Brown recalled taking the couple skiing at Mt. Bachelor one year.
“He was gonna go to Switzerland as a featured guest, and a trombone player over there wanted to take him skiing in the Alps,” Brown said. “He was originally from Illinois and he hadn’t skied for years, so he asked my wife and I if we’d take him skiing. Well we took him to Mt. Bachelor and he would not slow down. He just knew that he could get it all back. Well, he finally — he sprawled out, crashed and he injured his knee.”
In March, Elaine Brown died of a stroke. Harry Brown reached out to Allred with a copy of the obituary and “a picture of Bill sprawled out in the snow.”
“He just had to come to honor her,” Brown said.
Allred, who recently survived a second bout with cancer, doesn’t tour much these days. His most recent album, “The New York Sessions,” an album of more mainstream jazz classics from the 1950s (as opposed to Dixieland’s 1930s heyday) that also features his trombonist son, John Allred, came out in 2010.

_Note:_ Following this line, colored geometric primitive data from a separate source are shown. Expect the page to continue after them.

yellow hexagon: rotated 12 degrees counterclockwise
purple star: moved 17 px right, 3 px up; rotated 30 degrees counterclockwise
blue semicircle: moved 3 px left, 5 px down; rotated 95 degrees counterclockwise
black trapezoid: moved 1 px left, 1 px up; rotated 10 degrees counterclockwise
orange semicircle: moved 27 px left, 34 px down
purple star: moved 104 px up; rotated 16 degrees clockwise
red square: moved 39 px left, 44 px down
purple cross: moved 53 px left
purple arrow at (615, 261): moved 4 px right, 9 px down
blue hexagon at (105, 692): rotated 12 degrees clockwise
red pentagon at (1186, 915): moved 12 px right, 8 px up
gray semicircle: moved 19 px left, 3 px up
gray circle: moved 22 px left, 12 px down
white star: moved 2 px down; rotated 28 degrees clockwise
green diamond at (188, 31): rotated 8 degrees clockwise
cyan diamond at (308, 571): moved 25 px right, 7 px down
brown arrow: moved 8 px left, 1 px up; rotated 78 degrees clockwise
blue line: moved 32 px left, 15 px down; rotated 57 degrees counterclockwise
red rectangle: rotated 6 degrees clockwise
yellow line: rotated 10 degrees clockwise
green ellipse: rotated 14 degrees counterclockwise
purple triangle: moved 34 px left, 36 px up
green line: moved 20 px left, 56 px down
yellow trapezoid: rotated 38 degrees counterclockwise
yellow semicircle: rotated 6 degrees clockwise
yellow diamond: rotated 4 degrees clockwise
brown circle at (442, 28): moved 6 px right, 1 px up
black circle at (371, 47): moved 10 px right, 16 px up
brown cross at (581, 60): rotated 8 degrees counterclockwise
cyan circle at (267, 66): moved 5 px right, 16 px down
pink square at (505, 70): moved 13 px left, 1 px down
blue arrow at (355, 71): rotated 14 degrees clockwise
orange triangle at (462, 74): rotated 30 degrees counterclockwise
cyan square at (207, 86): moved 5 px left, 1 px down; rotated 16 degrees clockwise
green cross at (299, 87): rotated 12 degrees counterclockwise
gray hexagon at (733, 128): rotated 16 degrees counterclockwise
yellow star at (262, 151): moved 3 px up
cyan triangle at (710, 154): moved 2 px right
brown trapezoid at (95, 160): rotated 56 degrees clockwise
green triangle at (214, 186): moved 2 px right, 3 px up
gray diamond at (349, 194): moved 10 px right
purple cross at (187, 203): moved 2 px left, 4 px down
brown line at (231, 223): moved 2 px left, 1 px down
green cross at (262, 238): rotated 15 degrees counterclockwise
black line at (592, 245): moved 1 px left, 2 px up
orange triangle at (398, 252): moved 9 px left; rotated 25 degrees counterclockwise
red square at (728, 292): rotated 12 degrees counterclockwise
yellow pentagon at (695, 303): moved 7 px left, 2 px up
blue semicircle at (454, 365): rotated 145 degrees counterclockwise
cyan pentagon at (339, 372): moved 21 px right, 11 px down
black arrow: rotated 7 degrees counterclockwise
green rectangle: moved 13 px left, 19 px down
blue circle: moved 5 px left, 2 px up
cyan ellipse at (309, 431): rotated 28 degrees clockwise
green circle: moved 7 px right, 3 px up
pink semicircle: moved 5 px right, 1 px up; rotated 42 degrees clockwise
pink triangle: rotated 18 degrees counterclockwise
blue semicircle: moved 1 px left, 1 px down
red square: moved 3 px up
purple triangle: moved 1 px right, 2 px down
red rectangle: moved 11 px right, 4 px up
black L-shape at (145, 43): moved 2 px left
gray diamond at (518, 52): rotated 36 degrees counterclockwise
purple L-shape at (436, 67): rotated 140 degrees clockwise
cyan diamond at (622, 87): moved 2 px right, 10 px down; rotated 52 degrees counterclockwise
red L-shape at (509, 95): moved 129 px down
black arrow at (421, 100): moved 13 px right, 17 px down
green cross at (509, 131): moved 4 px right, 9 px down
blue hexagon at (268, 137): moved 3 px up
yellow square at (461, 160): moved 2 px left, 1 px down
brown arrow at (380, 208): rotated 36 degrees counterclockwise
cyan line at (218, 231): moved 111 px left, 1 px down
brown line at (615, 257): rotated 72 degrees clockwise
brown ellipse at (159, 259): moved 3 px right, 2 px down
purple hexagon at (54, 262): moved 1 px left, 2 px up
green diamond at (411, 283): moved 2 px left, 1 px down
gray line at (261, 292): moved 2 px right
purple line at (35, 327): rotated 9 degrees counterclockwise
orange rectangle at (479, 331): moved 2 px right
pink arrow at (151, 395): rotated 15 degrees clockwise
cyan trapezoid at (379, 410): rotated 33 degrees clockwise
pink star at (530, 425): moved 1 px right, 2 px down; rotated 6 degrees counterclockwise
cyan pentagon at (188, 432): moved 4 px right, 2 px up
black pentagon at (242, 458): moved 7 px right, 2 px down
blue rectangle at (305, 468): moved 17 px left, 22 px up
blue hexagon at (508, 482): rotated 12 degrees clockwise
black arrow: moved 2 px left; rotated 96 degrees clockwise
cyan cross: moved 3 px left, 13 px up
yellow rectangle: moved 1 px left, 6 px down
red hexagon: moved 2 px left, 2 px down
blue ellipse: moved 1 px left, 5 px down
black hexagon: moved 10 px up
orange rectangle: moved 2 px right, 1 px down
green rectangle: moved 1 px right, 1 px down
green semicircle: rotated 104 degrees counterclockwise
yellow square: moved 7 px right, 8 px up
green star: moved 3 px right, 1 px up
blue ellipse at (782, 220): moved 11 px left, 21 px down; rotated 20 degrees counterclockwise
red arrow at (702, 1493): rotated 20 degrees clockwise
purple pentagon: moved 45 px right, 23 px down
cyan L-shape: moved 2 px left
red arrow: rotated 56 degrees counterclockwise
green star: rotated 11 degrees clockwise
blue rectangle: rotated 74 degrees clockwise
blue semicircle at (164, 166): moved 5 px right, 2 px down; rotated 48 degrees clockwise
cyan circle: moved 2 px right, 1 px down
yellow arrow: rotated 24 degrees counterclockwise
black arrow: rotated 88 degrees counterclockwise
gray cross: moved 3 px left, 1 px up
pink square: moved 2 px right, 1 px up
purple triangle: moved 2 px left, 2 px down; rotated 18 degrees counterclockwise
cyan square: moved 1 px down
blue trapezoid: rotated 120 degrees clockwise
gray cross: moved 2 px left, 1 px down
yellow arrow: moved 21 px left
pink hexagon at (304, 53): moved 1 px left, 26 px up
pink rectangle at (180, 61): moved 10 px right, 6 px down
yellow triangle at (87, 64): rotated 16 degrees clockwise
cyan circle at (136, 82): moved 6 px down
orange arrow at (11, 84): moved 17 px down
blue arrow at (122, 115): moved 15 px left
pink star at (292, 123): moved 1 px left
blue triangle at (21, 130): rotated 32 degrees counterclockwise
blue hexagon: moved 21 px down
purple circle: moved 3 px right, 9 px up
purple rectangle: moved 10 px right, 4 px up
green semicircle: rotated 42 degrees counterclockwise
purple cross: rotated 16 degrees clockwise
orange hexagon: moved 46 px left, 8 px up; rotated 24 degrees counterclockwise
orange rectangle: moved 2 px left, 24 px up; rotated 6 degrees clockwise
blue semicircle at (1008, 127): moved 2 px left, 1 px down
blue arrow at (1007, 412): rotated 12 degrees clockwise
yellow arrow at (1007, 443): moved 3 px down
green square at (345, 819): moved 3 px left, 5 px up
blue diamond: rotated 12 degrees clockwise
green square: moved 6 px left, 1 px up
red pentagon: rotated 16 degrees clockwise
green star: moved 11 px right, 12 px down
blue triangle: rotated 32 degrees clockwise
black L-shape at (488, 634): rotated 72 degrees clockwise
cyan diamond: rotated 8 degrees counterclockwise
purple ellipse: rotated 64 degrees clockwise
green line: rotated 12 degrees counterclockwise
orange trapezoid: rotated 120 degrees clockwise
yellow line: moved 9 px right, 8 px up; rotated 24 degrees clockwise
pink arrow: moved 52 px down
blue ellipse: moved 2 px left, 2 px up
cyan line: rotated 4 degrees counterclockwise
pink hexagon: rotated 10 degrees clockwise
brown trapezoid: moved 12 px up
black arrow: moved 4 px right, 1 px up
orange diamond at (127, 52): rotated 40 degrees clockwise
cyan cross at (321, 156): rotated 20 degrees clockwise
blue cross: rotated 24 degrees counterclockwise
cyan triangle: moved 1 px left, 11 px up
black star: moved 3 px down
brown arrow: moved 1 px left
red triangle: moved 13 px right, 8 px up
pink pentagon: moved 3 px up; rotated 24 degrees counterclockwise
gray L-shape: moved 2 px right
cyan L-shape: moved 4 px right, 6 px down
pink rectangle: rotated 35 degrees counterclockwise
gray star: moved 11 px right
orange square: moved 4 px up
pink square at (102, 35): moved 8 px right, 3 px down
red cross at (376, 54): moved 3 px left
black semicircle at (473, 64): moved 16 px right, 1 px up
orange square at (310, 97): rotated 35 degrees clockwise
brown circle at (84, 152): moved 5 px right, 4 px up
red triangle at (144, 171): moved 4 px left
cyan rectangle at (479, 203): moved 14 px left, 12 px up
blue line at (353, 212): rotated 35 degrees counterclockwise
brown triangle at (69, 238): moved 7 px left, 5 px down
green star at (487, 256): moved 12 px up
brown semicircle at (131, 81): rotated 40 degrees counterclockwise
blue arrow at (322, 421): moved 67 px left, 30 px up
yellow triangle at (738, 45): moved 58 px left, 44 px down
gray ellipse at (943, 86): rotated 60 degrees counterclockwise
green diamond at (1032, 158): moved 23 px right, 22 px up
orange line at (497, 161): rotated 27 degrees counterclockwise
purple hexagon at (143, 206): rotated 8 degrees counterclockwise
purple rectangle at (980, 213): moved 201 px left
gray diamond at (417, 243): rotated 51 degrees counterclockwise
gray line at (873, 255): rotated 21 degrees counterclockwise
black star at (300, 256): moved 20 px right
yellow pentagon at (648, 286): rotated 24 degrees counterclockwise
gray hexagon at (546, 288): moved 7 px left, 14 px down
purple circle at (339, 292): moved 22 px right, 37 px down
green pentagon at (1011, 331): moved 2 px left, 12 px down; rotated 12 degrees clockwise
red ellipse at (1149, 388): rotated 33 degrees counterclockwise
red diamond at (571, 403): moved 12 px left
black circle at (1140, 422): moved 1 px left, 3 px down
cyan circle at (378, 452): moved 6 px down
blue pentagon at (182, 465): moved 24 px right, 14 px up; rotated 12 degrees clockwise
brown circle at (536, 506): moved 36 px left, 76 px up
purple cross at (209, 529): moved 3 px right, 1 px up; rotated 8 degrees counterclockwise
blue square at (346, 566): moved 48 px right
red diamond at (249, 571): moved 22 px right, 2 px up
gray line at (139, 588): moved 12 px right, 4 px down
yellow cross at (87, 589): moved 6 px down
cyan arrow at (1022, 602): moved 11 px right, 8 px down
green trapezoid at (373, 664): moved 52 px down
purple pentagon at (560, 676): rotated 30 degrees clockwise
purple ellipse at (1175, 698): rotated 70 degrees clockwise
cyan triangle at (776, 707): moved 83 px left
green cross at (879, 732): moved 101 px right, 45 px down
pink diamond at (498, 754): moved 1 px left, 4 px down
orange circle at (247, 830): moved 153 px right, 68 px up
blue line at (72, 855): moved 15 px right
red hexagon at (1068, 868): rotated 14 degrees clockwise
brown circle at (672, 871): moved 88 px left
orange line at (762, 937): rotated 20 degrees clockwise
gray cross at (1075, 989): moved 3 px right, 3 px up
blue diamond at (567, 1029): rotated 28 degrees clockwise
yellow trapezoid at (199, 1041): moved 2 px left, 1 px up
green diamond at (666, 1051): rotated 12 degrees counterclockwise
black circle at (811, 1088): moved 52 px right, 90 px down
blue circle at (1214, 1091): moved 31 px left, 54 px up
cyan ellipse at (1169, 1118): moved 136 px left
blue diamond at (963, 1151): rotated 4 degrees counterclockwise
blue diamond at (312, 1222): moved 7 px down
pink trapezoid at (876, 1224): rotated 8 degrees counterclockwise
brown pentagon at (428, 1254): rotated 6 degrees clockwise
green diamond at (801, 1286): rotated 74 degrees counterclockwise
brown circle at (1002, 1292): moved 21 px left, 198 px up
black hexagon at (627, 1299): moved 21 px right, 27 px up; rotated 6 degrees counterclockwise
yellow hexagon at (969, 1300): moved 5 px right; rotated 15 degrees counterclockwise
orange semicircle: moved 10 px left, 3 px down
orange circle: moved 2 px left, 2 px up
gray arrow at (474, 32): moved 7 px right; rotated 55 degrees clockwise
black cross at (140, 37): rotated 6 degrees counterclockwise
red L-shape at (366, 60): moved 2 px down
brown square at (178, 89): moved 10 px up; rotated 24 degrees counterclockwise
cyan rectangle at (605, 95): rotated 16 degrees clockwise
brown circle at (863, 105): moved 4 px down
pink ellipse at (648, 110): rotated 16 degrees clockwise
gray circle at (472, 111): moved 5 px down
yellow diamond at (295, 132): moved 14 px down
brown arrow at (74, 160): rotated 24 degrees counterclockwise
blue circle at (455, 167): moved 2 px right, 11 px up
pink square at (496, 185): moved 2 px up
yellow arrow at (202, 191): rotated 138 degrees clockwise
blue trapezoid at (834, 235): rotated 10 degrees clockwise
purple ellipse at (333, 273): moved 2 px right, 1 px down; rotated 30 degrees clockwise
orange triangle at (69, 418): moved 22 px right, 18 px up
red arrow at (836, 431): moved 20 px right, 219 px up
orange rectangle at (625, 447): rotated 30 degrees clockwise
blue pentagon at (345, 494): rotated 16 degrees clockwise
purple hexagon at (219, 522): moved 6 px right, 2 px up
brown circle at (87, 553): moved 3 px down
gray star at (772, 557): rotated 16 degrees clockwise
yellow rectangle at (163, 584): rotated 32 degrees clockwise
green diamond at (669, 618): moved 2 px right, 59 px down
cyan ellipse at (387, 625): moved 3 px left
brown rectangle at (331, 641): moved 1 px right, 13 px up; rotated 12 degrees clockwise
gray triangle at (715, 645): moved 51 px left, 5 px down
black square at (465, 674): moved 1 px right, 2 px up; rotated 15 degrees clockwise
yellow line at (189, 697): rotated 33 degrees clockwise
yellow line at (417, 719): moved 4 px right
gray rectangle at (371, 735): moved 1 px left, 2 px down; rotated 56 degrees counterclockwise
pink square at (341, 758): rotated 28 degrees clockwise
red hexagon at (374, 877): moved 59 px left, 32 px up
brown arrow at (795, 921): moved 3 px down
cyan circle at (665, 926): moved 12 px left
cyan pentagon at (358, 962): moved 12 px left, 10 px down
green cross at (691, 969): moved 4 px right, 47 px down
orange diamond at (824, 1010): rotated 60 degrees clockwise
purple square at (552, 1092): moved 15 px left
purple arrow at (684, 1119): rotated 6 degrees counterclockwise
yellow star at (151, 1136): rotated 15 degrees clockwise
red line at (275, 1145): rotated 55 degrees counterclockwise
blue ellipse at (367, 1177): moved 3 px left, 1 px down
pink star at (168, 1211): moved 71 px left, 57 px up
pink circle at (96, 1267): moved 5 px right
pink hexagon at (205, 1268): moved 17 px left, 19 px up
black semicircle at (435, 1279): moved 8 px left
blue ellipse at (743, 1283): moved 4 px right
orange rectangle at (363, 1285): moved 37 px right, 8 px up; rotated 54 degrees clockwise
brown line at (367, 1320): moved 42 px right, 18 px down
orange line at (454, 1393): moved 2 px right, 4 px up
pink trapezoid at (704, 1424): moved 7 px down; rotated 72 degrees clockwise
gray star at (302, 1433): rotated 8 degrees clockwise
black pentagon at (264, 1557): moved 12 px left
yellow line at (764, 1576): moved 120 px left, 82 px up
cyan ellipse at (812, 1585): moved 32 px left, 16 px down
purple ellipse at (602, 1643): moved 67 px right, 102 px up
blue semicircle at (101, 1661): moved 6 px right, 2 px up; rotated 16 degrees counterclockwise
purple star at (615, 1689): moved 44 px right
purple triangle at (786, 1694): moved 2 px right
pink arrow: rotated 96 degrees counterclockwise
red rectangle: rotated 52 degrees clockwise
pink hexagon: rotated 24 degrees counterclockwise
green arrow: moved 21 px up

Like Allred and Brown, most of the players at these sessions are on the older side. Musicians come from across the West Coast. Some, such as drummer LeRoy Newport of Redmond, have been coming to events for years; others come for one or two years and drop off, Brown said.
Still, there are a few younger players helping to keep the tradition alive, notably saxophonist Gerrit Cooper, in his 20s, who has been attending these events since he was 15 years old.
“He’d sit in for a tune or two or three, something like that — something that he’d get his feet wet,” Brown said. “I gave him 20 bucks one time, told him, ‘Now you’re a professional musician.’ We get a kick out of that.”